You know, I think learning Perfect Turn as my first experience of teaching (last year) has stood me in very good stead, especially when teaching beginners. I find I am teaching very differently from my colleagues at Keystone in this regard...doing all the boot work, and one ski work, in a targetted way. I see the others putting their people into 2 skis very quickly and taking them up the hill to teach them breaking wedges (snowplough, really).
About a month ago, I decided to go back to full PT teaching, so that with the students' first or 2nd glide down the hill, they were turning already. I've found that getting them turning so early has them doing it much easier...rather than getting them settled into wedgeing straight before introducing turns, which makes them seem difficult.
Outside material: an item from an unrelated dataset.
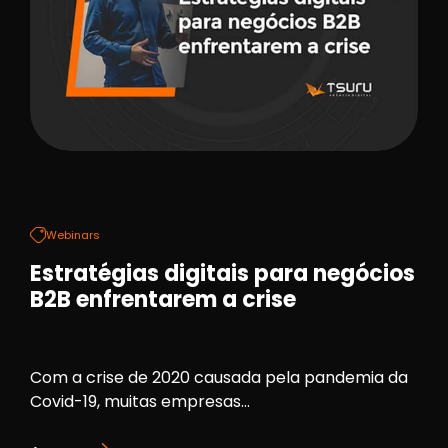
Webinars
Estratégias digitais para negócios
B2B enfrentarem a crise
Com a crise de 2020 causada pela pandemia da
Covid-19, muitas empresas...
If they turn as soon as they start experiencing gliding, I have found it comes so much more easily. And then turn to stop, and then the hill is their oyster!
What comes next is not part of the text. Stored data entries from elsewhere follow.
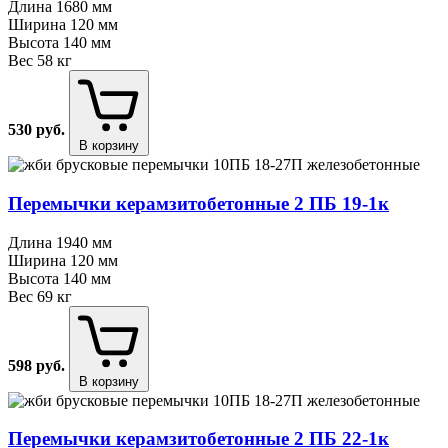
Длина
1680 мм
Ширина
120 мм
Высота
140 мм
Вес
58 кг
530
руб.
В корзину
Перемычки керамзитобетонные 2 ПБ 19⁠-⁠1к
Длина
1940 мм
Ширина
120 мм
Высота
140 мм
Вес
69 кг
598
руб.
В корзину
Перемычки керамзитобетонные 2 ПБ 22⁠-⁠1к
I think that for lower levels, PT is a very good system indeed. Vail resorts, based on my experience here, don't really have a system as such. There are lots of people of varying ages and experience, and they all teach their own way (me included). I think the people who take their groups high up the hill to start them off are wrong, but since they are teaching breaking wedge anyway, it probably works.
I'm not very impressed with the new PSIA manuals, either! Lot of new age stuff, but nothing of substance, why they include Myers Briggs is beyond me, that is such complex stuff, you need a book and a training course to start to understand it. I think the old one copy manual was more meaty.